The last Statistics Canada report on crime revealed that our crime rate is now the lowest in 25 years. Why this panic toward a 'tough on crime' bill. They want it passed without reporting on it's cost, claiming it to be a 'cabinet secret'. Obviously, they're just playing to their base, because a recent poll shows that health care is still the number one issue with Canadians and they haven't done a thing to improve that.

This government is doing nothing to move this country forward. They continue to try to take us back to the 'good old days' that were never as good as they remember. This is not who Canadians are.

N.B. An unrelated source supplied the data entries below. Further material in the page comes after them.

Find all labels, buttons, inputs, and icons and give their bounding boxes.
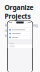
button[interactable]: Project list item: [8, 32, 32, 35]
button[interactable]: Project list item: [8, 28, 32, 32]
staticText: Archive, star & tag issues received from…: [4, 22, 38, 38]
button[interactable]: Project list item: [8, 36, 32, 39]
staticText: Organize Projects: [4, 3, 34, 21]
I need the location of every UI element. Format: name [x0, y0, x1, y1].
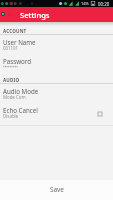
staticText: Mode Com: [3, 94, 26, 100]
staticText: AUDIO: [3, 77, 20, 83]
button[interactable]: Echo Cancel: [0, 105, 113, 124]
staticText: ACCOUNT: [3, 28, 27, 34]
button[interactable]: Audio Mode: [0, 86, 113, 105]
staticText: Save: [50, 185, 64, 194]
button[interactable]: Save: [0, 180, 113, 200]
staticText: Audio Mode: [3, 87, 39, 95]
button[interactable]: User Name: [0, 37, 113, 56]
staticText: Settings: [20, 10, 50, 20]
staticText: 14%: [81, 1, 89, 6]
staticText: User Name: [3, 38, 36, 46]
button[interactable]: Echo Cancel checkbox: [95, 109, 105, 119]
button[interactable]: App icon: [1, 12, 5, 16]
staticText: Echo Cancel: [3, 106, 38, 114]
staticText: Disable: [3, 113, 19, 119]
staticText: •••••••••: [3, 64, 18, 70]
staticText: 00:20: [98, 1, 110, 7]
staticText: 001101: [3, 45, 19, 51]
button[interactable]: Password: [0, 56, 113, 75]
staticText: Password: [3, 57, 31, 65]
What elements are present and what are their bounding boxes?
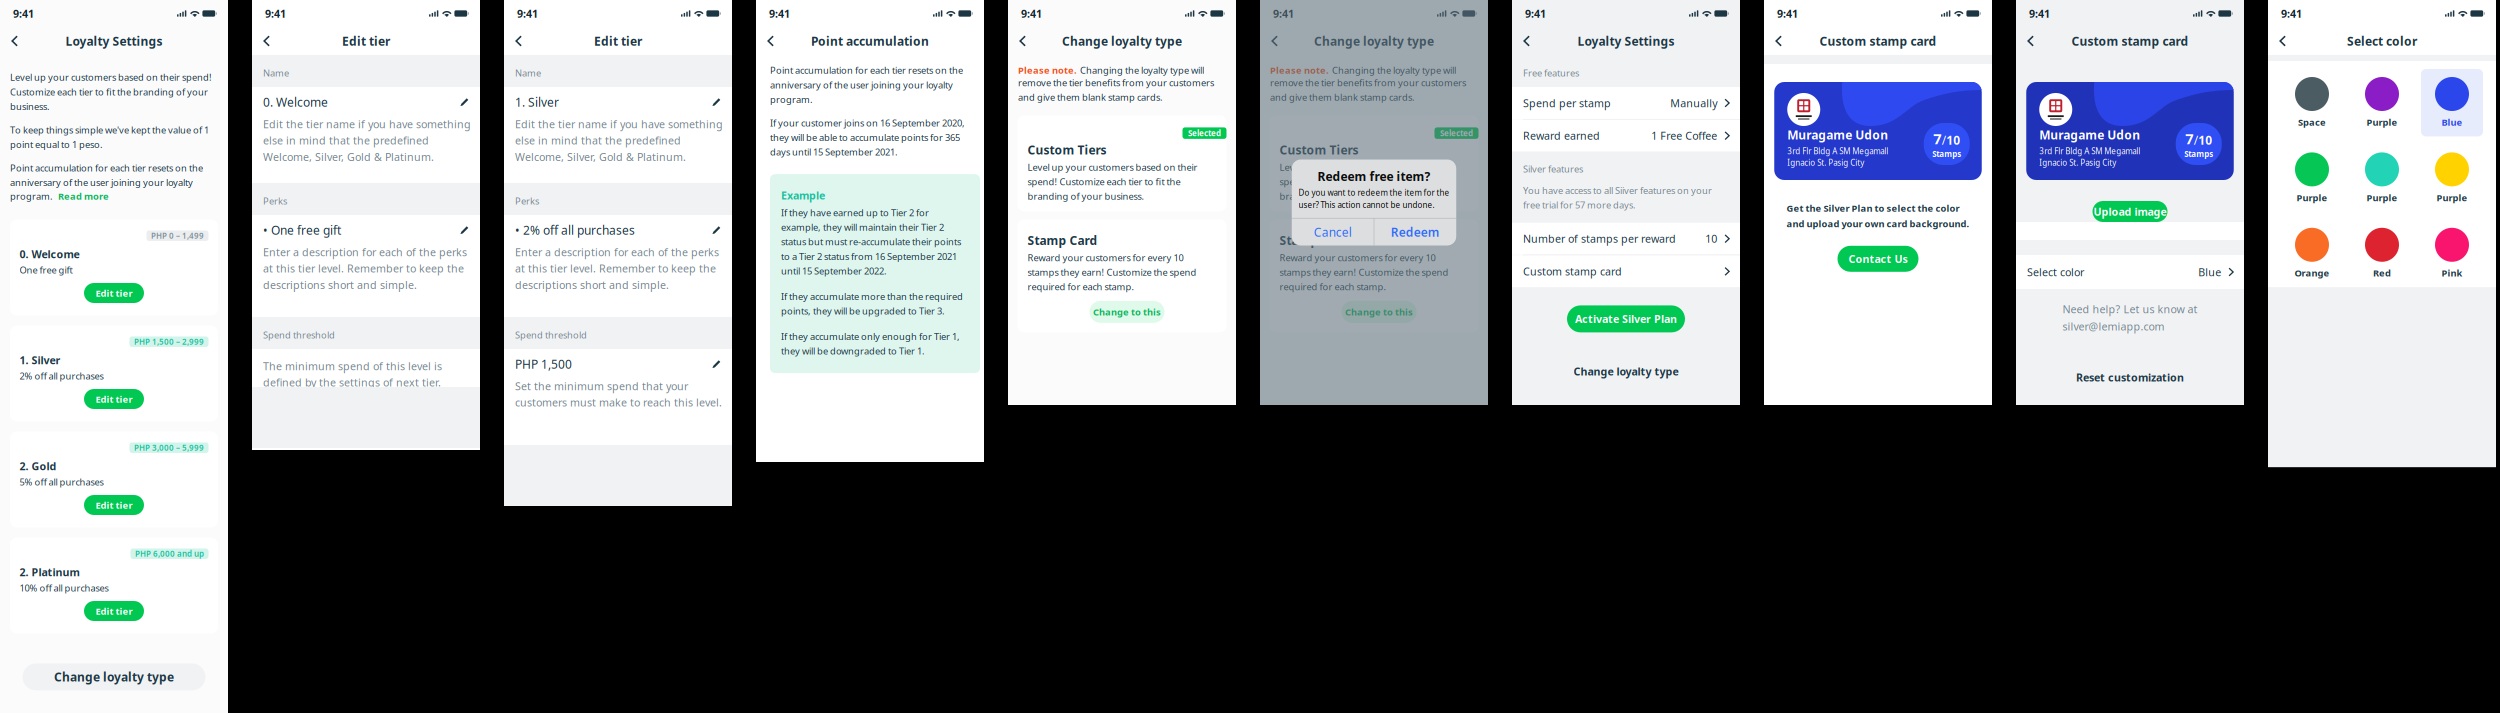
button[interactable]: Back xyxy=(504,28,539,54)
staticText: PHP 1,500 xyxy=(515,356,572,372)
button[interactable]: Blue xyxy=(2421,69,2483,136)
button[interactable]: 1. Silver xyxy=(504,87,732,117)
staticText: The minimum spend of this level is defin… xyxy=(263,359,442,390)
staticText: Level up your customers based on their s… xyxy=(1028,161,1198,202)
staticText: Stamps xyxy=(1932,149,1961,159)
staticText: 9:41 xyxy=(1525,6,1546,21)
staticText: • One free gift xyxy=(263,222,341,238)
staticText: 1 Free Coffee xyxy=(1651,129,1717,143)
staticText: Point accumulation for each tier resets … xyxy=(10,162,203,189)
button[interactable]: • 2% off all purchases xyxy=(504,215,732,245)
button[interactable]: 0. Welcome xyxy=(252,87,480,117)
button[interactable]: Back xyxy=(1512,28,1547,54)
button[interactable]: Back xyxy=(2016,28,2051,54)
button[interactable]: Read more xyxy=(58,190,109,202)
button[interactable]: Upload image xyxy=(2092,201,2168,222)
button[interactable]: Back xyxy=(1260,28,1295,54)
staticText: PHP 6,000 and up xyxy=(135,548,204,559)
button[interactable]: Change loyalty type xyxy=(22,663,206,690)
staticText: Point accumulation xyxy=(811,33,929,49)
button[interactable]: Contact Us xyxy=(1838,246,1918,272)
staticText: Activate Silver Plan xyxy=(1575,312,1677,326)
button[interactable]: Activate Silver Plan xyxy=(1567,305,1685,332)
button[interactable]: PHP 1,500 xyxy=(504,349,732,379)
staticText: 0. Welcome xyxy=(263,94,328,110)
staticText: Edit tier xyxy=(96,605,132,617)
button[interactable]: Spend per stamp xyxy=(1512,87,1740,119)
staticText: Change loyalty type xyxy=(1574,364,1678,378)
staticText: If they accumulate only enough for Tier … xyxy=(781,330,960,357)
staticText: Edit tier xyxy=(342,33,390,49)
staticText: If they have earned up to Tier 2 for exa… xyxy=(781,206,961,277)
button[interactable]: Change to this xyxy=(1342,301,1416,323)
staticText: Point accumulation for each tier resets … xyxy=(770,64,963,106)
button[interactable]: Pink xyxy=(2421,220,2483,287)
button[interactable]: Redeem xyxy=(1374,218,1456,246)
staticText: Custom stamp card xyxy=(1820,33,1936,49)
staticText: 5% off all purchases xyxy=(20,476,104,488)
button[interactable]: Edit tier xyxy=(84,495,144,515)
button[interactable]: Red xyxy=(2351,220,2413,287)
button[interactable]: Back xyxy=(0,28,35,54)
staticText: Ignacio St. Pasig City xyxy=(1787,157,1864,168)
staticText: Changing the loyalty type will xyxy=(1080,64,1204,76)
button[interactable]: Back xyxy=(2268,28,2303,54)
staticText: 0. Welcome xyxy=(20,247,80,261)
staticText: / xyxy=(1942,132,1946,148)
staticText: Contact Us xyxy=(1848,252,1908,266)
staticText: Silver features xyxy=(1523,163,1583,175)
staticText: Stamp Card xyxy=(1280,232,1350,248)
staticText: Name xyxy=(515,67,541,79)
button[interactable]: Purple xyxy=(2351,69,2413,136)
button[interactable]: Number of stamps per reward xyxy=(1512,223,1740,255)
staticText: Get the Silver Plan to select the color … xyxy=(1786,202,1970,230)
button[interactable]: Change loyalty type xyxy=(1574,360,1678,382)
staticText: 7 xyxy=(1933,129,1941,148)
button[interactable]: Purple xyxy=(2281,144,2343,212)
staticText: Selected xyxy=(1188,128,1221,138)
staticText: 10 xyxy=(1946,132,1960,148)
staticText: Cancel xyxy=(1314,224,1352,240)
button[interactable]: Back xyxy=(1008,28,1043,54)
staticText: Select color xyxy=(2347,33,2417,49)
staticText: Do you want to redeem the item for the u… xyxy=(1298,187,1450,210)
button[interactable]: Purple xyxy=(2421,144,2483,212)
button[interactable]: Back xyxy=(756,28,791,54)
staticText: Example xyxy=(781,188,825,202)
button[interactable]: • One free gift xyxy=(252,215,480,245)
staticText: You have access to all Siiver features o… xyxy=(1523,184,1712,211)
staticText: Select color xyxy=(2027,265,2084,279)
staticText: Change to this xyxy=(1093,306,1161,318)
button[interactable]: Edit tier xyxy=(84,601,144,621)
staticText: Custom stamp card xyxy=(2072,33,2188,49)
button[interactable]: Reset customization xyxy=(2076,366,2184,388)
button[interactable]: Custom stamp card xyxy=(1512,255,1740,287)
staticText: Purple xyxy=(2366,191,2398,204)
staticText: Perks xyxy=(515,195,539,207)
staticText: 9:41 xyxy=(1273,6,1294,21)
button[interactable]: Reward earned xyxy=(1512,120,1740,152)
button[interactable]: Space xyxy=(2281,69,2343,136)
staticText: Red xyxy=(2373,267,2391,279)
staticText: Edit the tier name if you have something… xyxy=(515,117,723,164)
button[interactable]: Select color xyxy=(2016,255,2244,289)
button[interactable]: Edit tier xyxy=(84,283,144,303)
staticText: Redeem free item? xyxy=(1318,168,1430,184)
button[interactable]: Back xyxy=(252,28,287,54)
staticText: remove the tier benefits from your custo… xyxy=(1018,76,1214,103)
staticText: PHP 1,500 – 2,999 xyxy=(134,336,204,347)
staticText: Enter a description for each of the perk… xyxy=(263,245,467,292)
button[interactable]: Edit tier xyxy=(84,389,144,409)
button[interactable]: Back xyxy=(1764,28,1799,54)
staticText: Free features xyxy=(1523,67,1579,79)
staticText: Stamp Card xyxy=(1028,232,1098,248)
staticText: Reward your customers for every 10 stamp… xyxy=(1280,251,1448,293)
button[interactable]: Change to this xyxy=(1090,301,1164,323)
button[interactable]: Purple xyxy=(2351,144,2413,212)
staticText: PHP 3,000 – 5,999 xyxy=(134,442,204,453)
button[interactable]: Orange xyxy=(2281,220,2343,287)
button[interactable]: Cancel xyxy=(1292,218,1374,246)
staticText: 2. Gold xyxy=(20,459,56,473)
staticText: remove the tier benefits from your custo… xyxy=(1270,76,1466,103)
staticText: 9:41 xyxy=(1021,6,1042,21)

Are we really soft on crime?
The Tories prefer tough talk to hard proof on punishment
by John Geddes
November 9, 2009

The federal Department of Justice boasts Canada’s biggest concentration of legal brainpower. Of its roughly 4,300 employees, about half are lawyers, and its policy branch alone employs about 200 bureaucrats. Not surprisingly, the department has a long history of producing sophisticated policy papers and commissioning probing research on crime and punishment. So as the Conservative government continues this fall to roll out its long series of tough-on-crime initiatives built around mandatory minimum penalties for a raft of offences—from gun crime to big-time fraud—it would be reasonable to expect a thick stack of Justice studies explaining why dictating longer prison terms is the way to go.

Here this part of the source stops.